Robert Haas <robertmhaas(at)gmail(dot)com> writes:
> On Fri, Aug 20, 2010 at 1:56 PM, Max Bowsher <maxb(at)f2s(dot)com> wrote:
>> My guess at this point is that there may be a (very old?) version of cvs
>> which, when adding a file to a branch, actually misrecorded the file as
>> having existed on the branch from the moment it was first added to trunk
>> - this would explain this anomaly.

> I think this is what is happening, except I'm unable to account for it
> by the age of the CVS version we're runnning. The machine the CVS
> repo is running on is running 1.11.17-FreeBSD (client/server).

Um, how old do you think that is? A look at the cvs sources says 2004...

It looks to me like the bogus commits for back-branch additions are
indeed part of our CVS history. While perhaps it would be nice if the
git conversion cleaned them up, I'm not sure that we want to put off
doing the conversion for however long it might take to make that happen.

> The odder cases are the ones involving deletion. There are a couple
> of branches/tags that, or so I'm guessing, are only present for a
> subset of the files in the repository: ecpg_big_bison, creation,
> Release-1-6-0, MANUAL_1_0, REL2_0B, and SUPPORT. I'm wondering if we
> shouldn't just nuke those, or at least nuke them from the copy of the
> repository upon which we are running the conversion.

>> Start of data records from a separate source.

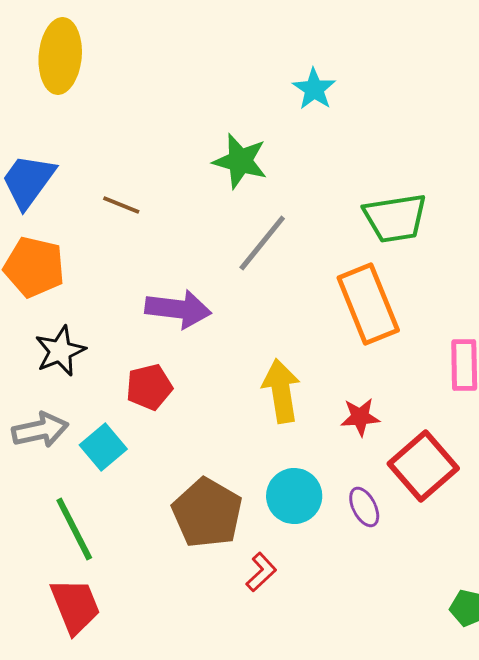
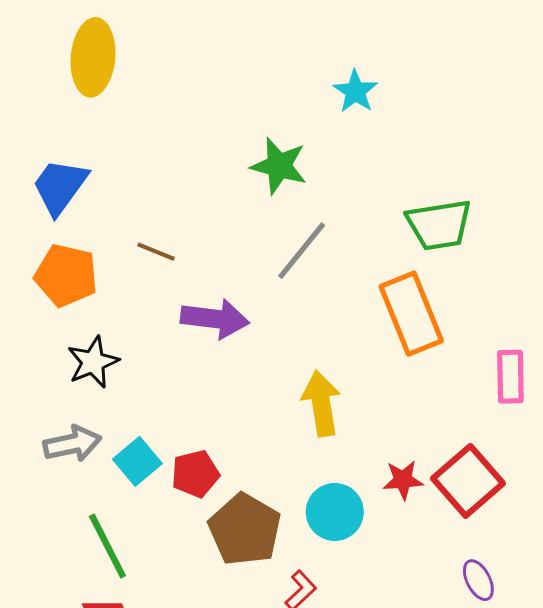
brown line: (121, 205) -> (156, 252), moved
red pentagon: (149, 387) -> (195, 474), moved
red star: (360, 417) -> (403, 480), moved
purple ellipse: (364, 507) -> (478, 580), moved

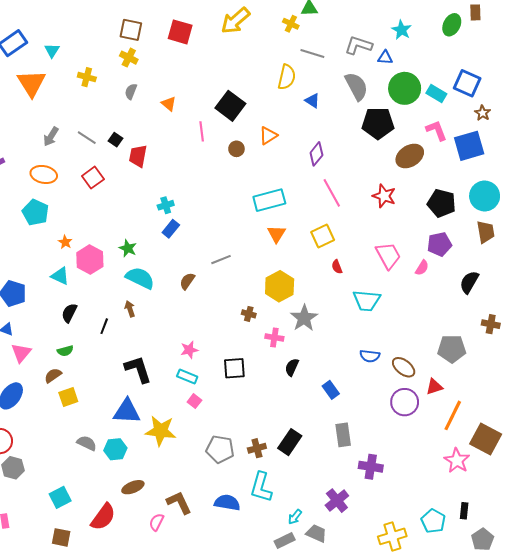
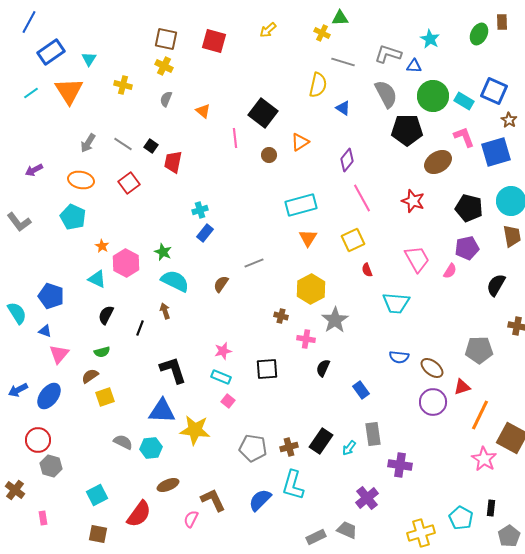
yellow arrow: (235, 21) -> (268, 30), size x0.6
blue semicircle: (227, 503) -> (260, 500), turned -55
cyan arrow: (295, 517) -> (349, 448), moved

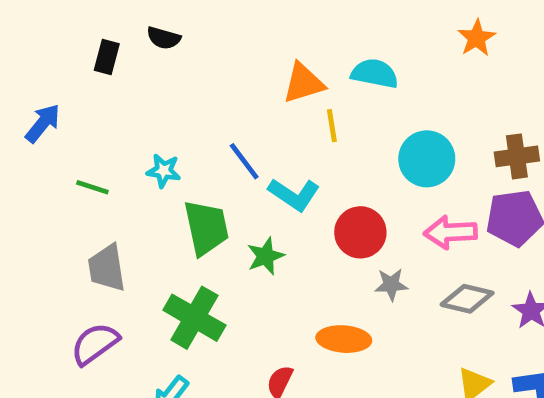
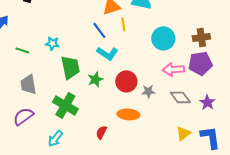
blue line: (244, 161) -> (99, 30), moved
red circle: (360, 232) -> (126, 81), moved
gray diamond: (467, 299) -> (180, 97), turned 40

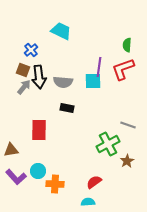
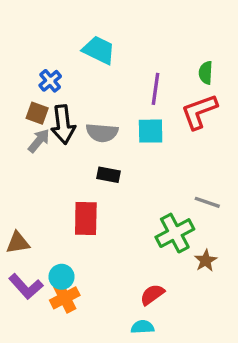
purple line: (99, 67) -> (155, 89), moved
red rectangle: (39, 130) -> (86, 218), moved
orange cross: (55, 184) -> (65, 298), moved, turned -30

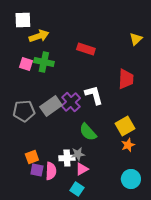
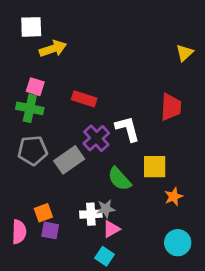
red rectangle: (86, 49) -> (84, 99), moved
green cross: (44, 62) -> (30, 108), moved
gray rectangle: (51, 106) -> (69, 160), moved
yellow square: (125, 126) -> (155, 167), moved, turned 30
pink semicircle: (51, 171) -> (19, 232), moved

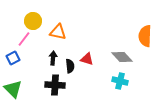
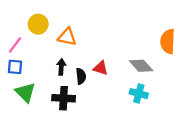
pink line: (24, 39) -> (15, 45), moved
blue square: (13, 58) -> (15, 67), turned 32
green triangle: (13, 89) -> (25, 92), moved

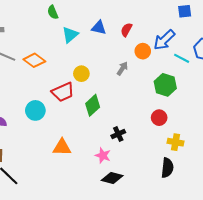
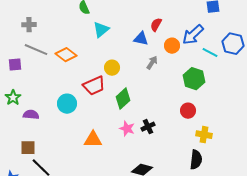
blue triangle: (99, 28) -> (141, 39), moved
pink star: (103, 155) -> (127, 129), moved

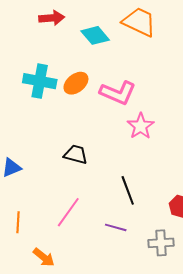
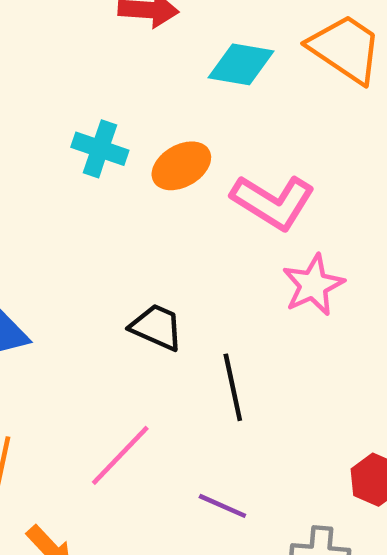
cyan diamond: (95, 35) -> (241, 64), turned -48
cyan cross: (40, 81) -> (100, 149), size x0.7
black line: (128, 190) -> (233, 387), moved

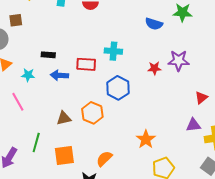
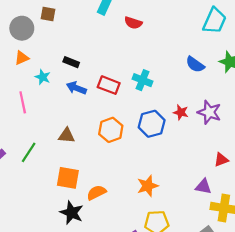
blue hexagon: (118, 88) -> (152, 124), moved
orange hexagon: (92, 113) -> (111, 130), moved
orange square: (64, 156) -> (68, 178), moved

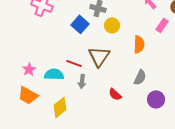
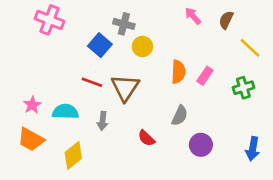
pink rectangle: (162, 25) -> (205, 76), moved
red line: (74, 63) -> (92, 82), moved

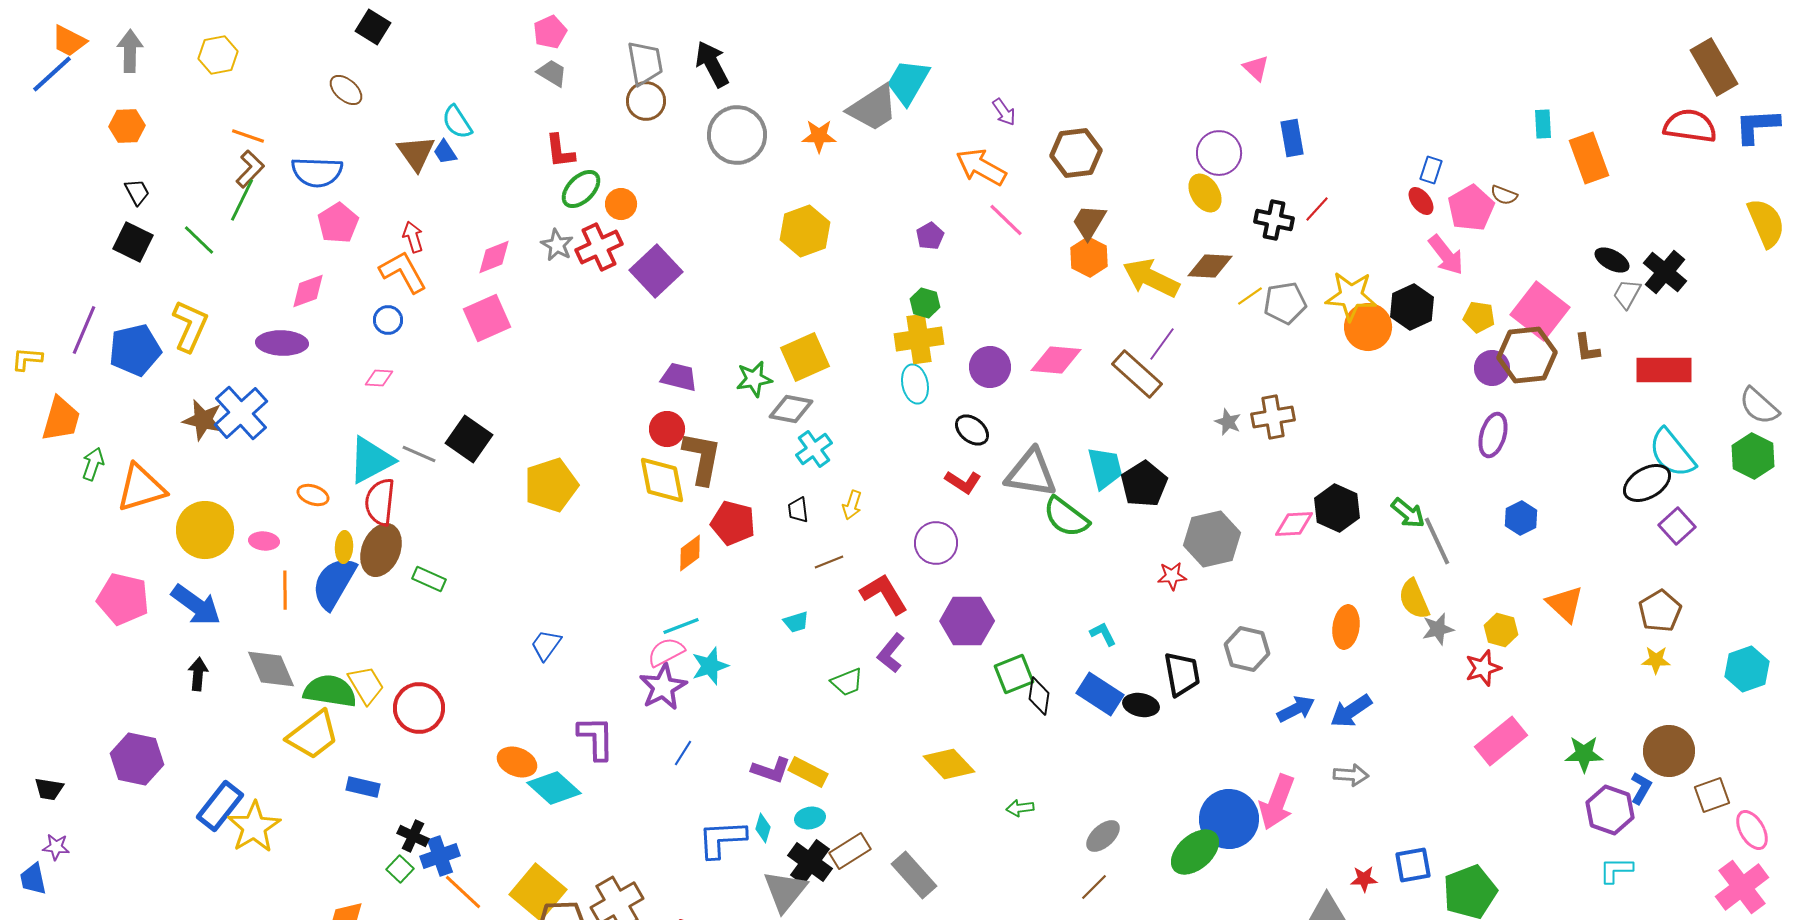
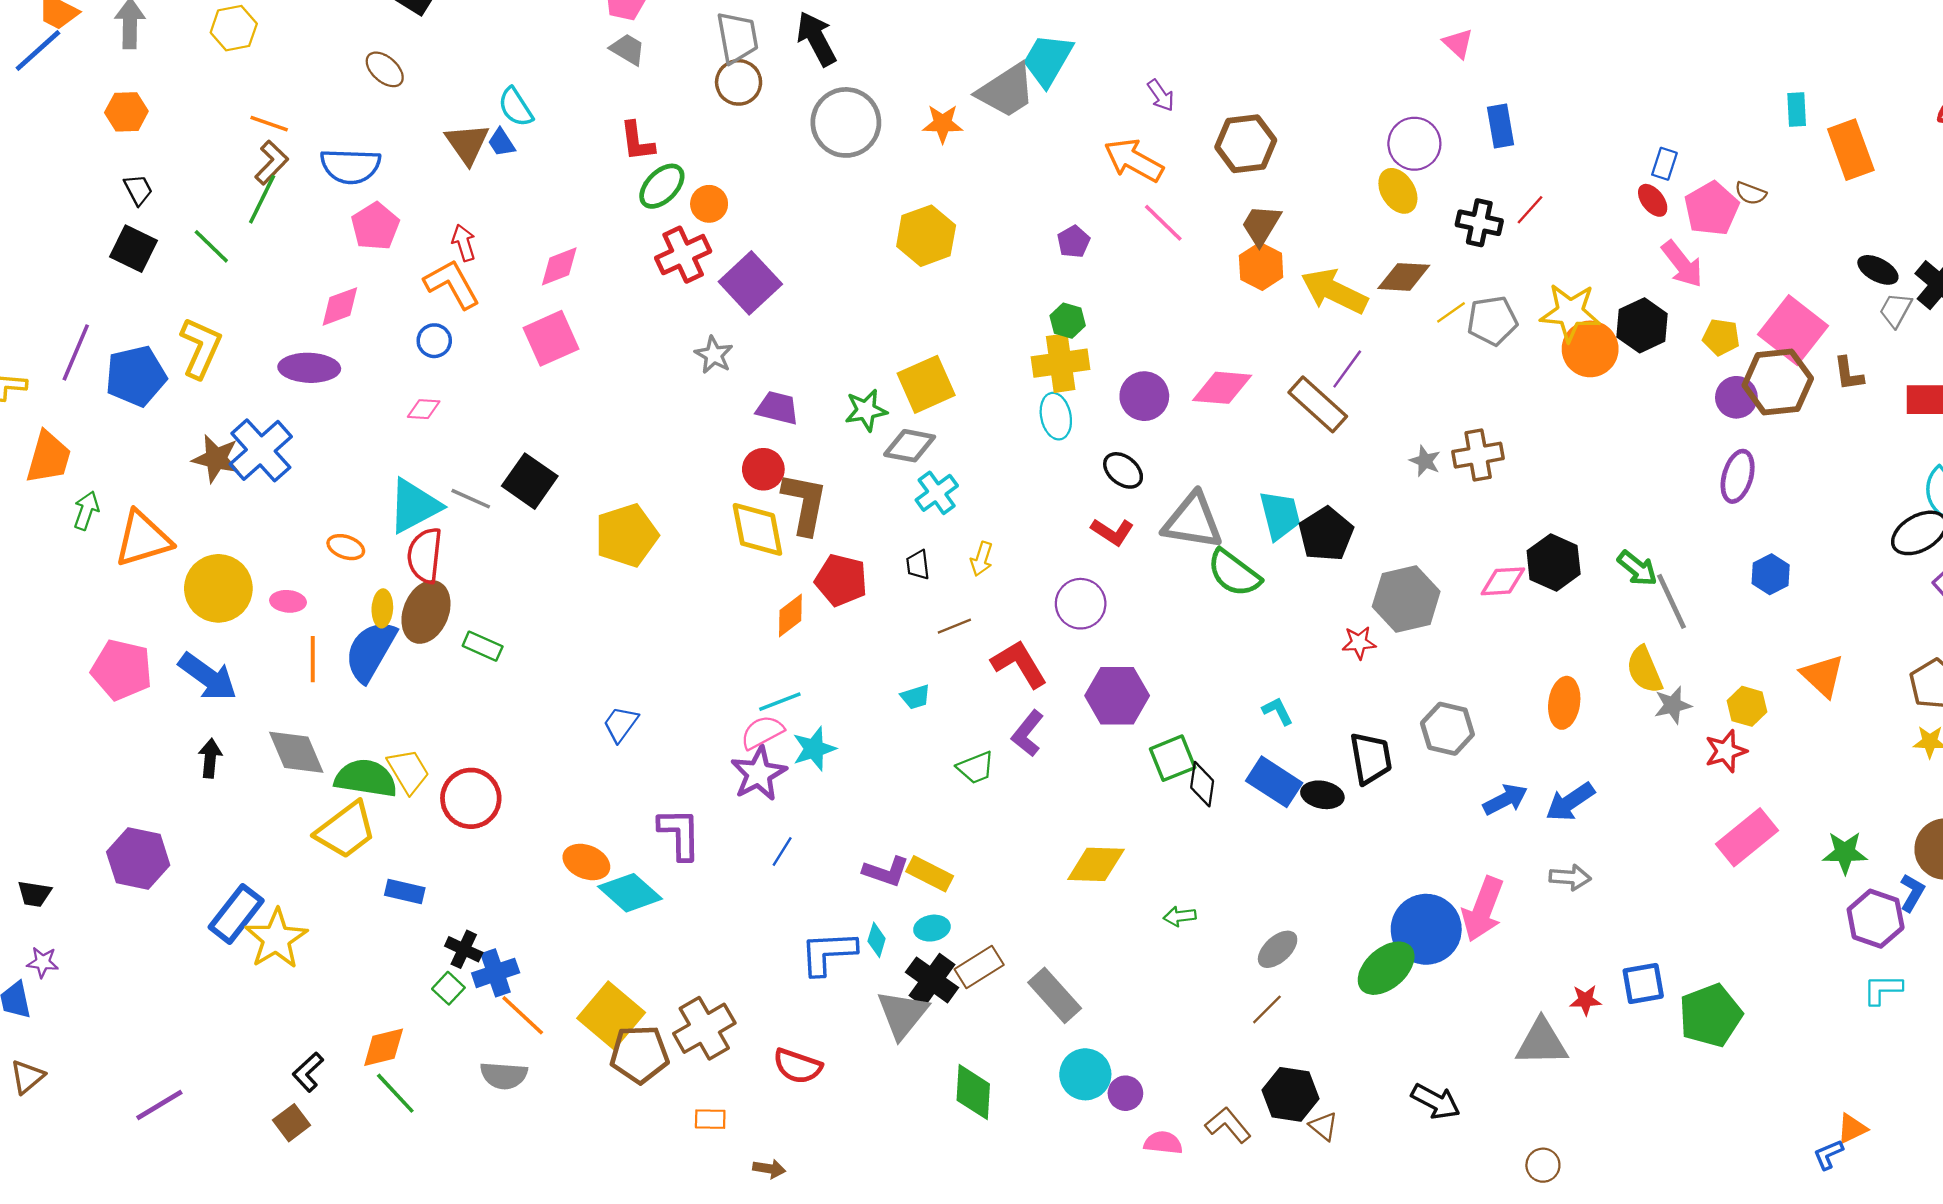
gray star: (557, 245) -> (714, 355), moved
yellow diamond: (949, 764) -> (1096, 864), turned -45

Yeah, I noticed some of those in my copy of the test repository too,
but I see a slightly different set:

remotes/origin/REL2_0B
remotes/origin/REL6_4
remotes/origin/Release_1_0_3
remotes/origin/WIN32_DEV
remotes/origin/ecpg_big_bison

I doubt they're of any more than archaeological interest, but do we want
to be deleting history? What seemed more likely to be artifacts were
these:

remotes/origin/unlabeled-1.44.2
remotes/origin/unlabeled-1.51.2
remotes/origin/unlabeled-1.59.2
remotes/origin/unlabeled-1.87.2
remotes/origin/unlabeled-1.90.2

Any idea where those came from?

> This series of commits also seems pretty messed up:
> http://archives.postgresql.org/pgsql-committers/2007-04/msg00222.php
> http://archives.postgresql.org/pgsql-committers/2007-04/msg00223.php

You can find out about the reasons for that in this *other* discussion
of conversion to git:
http://archives.postgresql.org/pgsql-hackers/2007-04/msg00670.php
particularly here:
http://archives.postgresql.org/pgsql-hackers/2007-04/msg00685.php

> ... pretty crazy. I think we should try to do something to clean this up,
> perhaps by doctoring the file on the CVS side.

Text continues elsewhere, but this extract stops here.